The pair planned to return to the UK by the year's end, but then they got great acting jobs and Acushla-Tara decided to enrol in the year-long full- immersion course.
She says, "I called Paul and said, 'I've done a thing. I think we're going to still be in New Zealand next year.' But he was incredibly supportive. In every sense, it's been the best thing to be home. Our careers have never been better and we're close to family."
This month, Acushla-Tara is preparing for her "most challenging" role yet in award-winning play Prima Facie. The one-woman show follows Tessa Ensler, a barrister at the top of her game, as she moves from bar table to witness stand and experiences the legal system from the other side as a survivor of sexual assault.
"It's going to be hardest thing I've ever done," says Acushla-Tara. "I first saw the play when actress Jodie Comer was performing it at the National Theatre in London and I was intensely moved.
"It's a heavy story but also an important one to tell – from the 'other side' of the team that's so often vilified for defending alleged perpetrators."
Some of her close-knit whānau will finally see their girl perform on stage for the first time in around eight years. Raised in Taranaki, Acushla-Tara is one of nine children – and a third of the first set
of IVF triplets to ever be born in Aotearoa!
"My incredibly kind grandfather Cliff is actually the reason we're alive," smiles the rising star. "He paid for the second round of IVF that created us – and then we were born on his birthday.
"Mum used to paint our nails a different colour so she could tell who was who and because of the triplet thing, we didn't know how to socialise!
"We were those kids who would hold onto their parents' legs, so Mum sent the three of us to drama classes when we were younger, to make friends more than anything."
Allen and Linda Kupe shared their historic IVF journey – which resulted in the births of Acushla-Tara and her sisters Chelsea-Renee and Melissa-Sue – with New Zealand Woman's Weekly in 1991.

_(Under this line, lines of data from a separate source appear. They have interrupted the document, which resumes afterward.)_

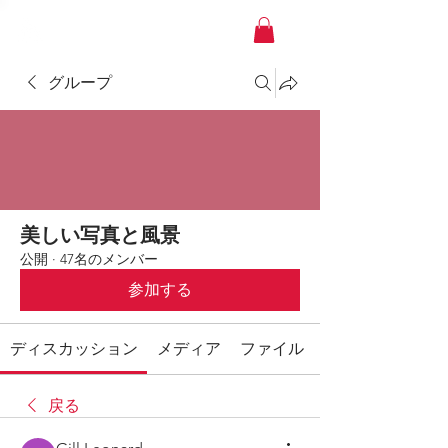
YACHT JAPAN
グループ
美しい写真と風景
公開
·
47名のメンバー
参加する
ディスカッション
メディア
ファイル
戻る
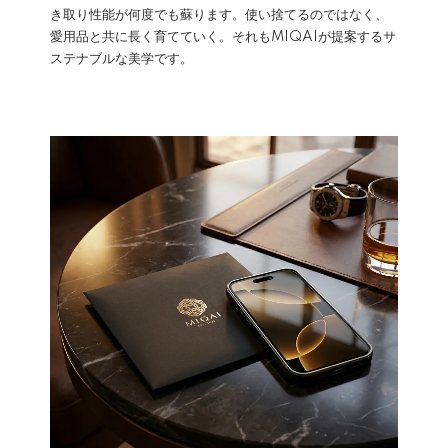
き取り性能が何度でも蘇ります。使い捨てるのではなく、
愛用品と共に長く育てていく。それもMIQAIが提案するサ
ステナブルな美学です。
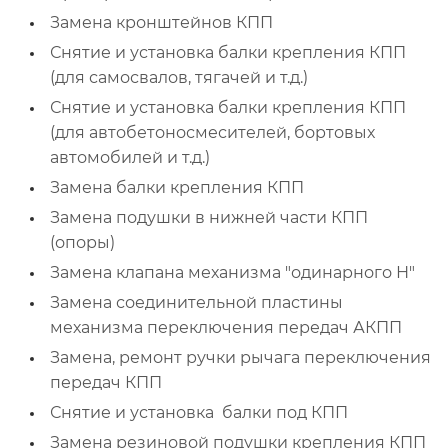
Замена кронштейнов КПП
Снятие и установка балки крепления КПП
(для самосвалов, тягачей и т.д.)
Снятие и установка балки крепления КПП
(для автобетоносмесителей, бортовых
автомобилей и т.д.)
Замена балки крепления КПП
Замена подушки в нижней части КПП
(опоры)
Замена клапана механизма "одинарного Н"
Замена соединительной пластины
механизма переключения передач АКПП
Замена, ремонт ручки рычага переключения
передач КПП
Снятие и установка балки под КПП
Замена резиновой подушки крепления КПП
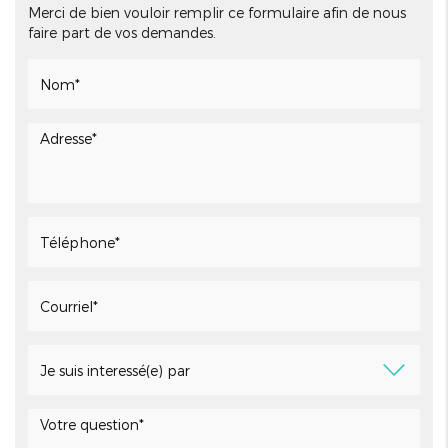
Merci de bien vouloir remplir ce formulaire afin de nous
faire part de vos demandes.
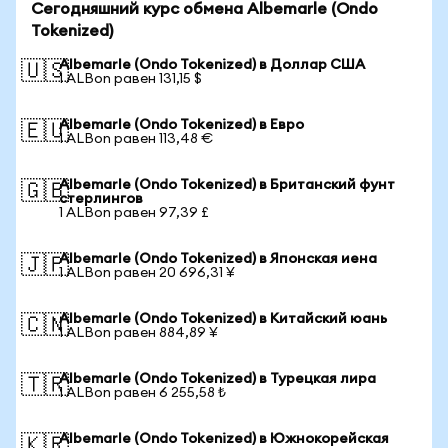
Сегодняшний курс обмена Albemarle (Ondo
Tokenized)
Albemarle (Ondo Tokenized) в Доллар США
🇺🇸
1 ALBon равен 131,15 $
Albemarle (Ondo Tokenized) в Евро
🇪🇺
1 ALBon равен 113,48 €
Albemarle (Ondo Tokenized) в Британский фунт
🇬🇧
стерлингов
1 ALBon равен 97,39 £
Albemarle (Ondo Tokenized) в Японская иена
🇯🇵
1 ALBon равен 20 696,31 ¥
Albemarle (Ondo Tokenized) в Китайский юань
🇨🇳
1 ALBon равен 884,89 ¥
Albemarle (Ondo Tokenized) в Турецкая лира
🇹🇷
1 ALBon равен 6 255,58 ₺
Albemarle (Ondo Tokenized) в Южнокорейская
🇰🇷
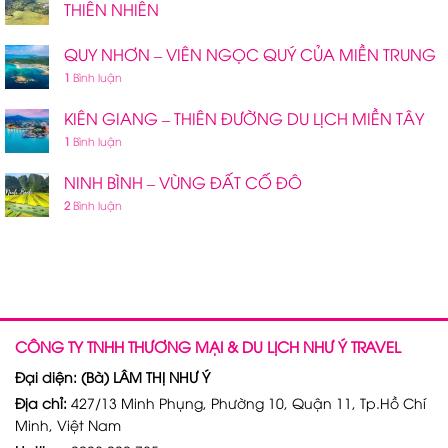
THIÊN NHIÊN
QUY NHƠN – VIÊN NGỌC QUÝ CỦA MIỀN TRUNG
1
Bình luận
KIÊN GIANG – THIÊN ĐƯỜNG DU LỊCH MIỀN TÂY
1
Bình luận
NINH BÌNH – VÙNG ĐẤT CỐ ĐÔ
2
Bình luận
CÔNG TY TNHH THƯƠNG MẠI & DU LỊCH NHƯ Ý TRAVEL
Đại diện: (Bà) LÂM THỊ NHƯ Ý
Địa chỉ:
427/13 Minh Phụng, Phường 10, Quận 11, Tp.Hồ Chí
Minh, Việt Nam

Paul laughs hearing this. "Well, it worked! Look how social you are now!"
Despite being a high-energy person, Acushla-Tara says her favourite dates with her fiancé are surprisingly low-key.
"We love doing a cryptic crossword together in a café and I never would have thought I'd be that person. He's gently passed that love on to me.
"Or we do Lego! For our ninth anniversary, Paul got me a Lego bouquet of wildflowers that we did together. Given my frugal nature, I might even be holding that bouquet when I walk down the aisle!"
For now, the couple has planned their overseas honeymoon, but the wedding is still very much in the works.
Achushla-Tara wept when her beloved proposed, but an overjoyed "Yes!" wasn't far behind.
"We have an idea of what the wedding's going to look like, but no date and no venue," admits Acushla-Tara. "But it will either be at then end of this year or the beginning of 2024.
"It's very possible that our honeymoon – we're going to Rome, London, Ireland and LA – may come before the wedding! It'll give us the chance to say goodbye to London that we never had."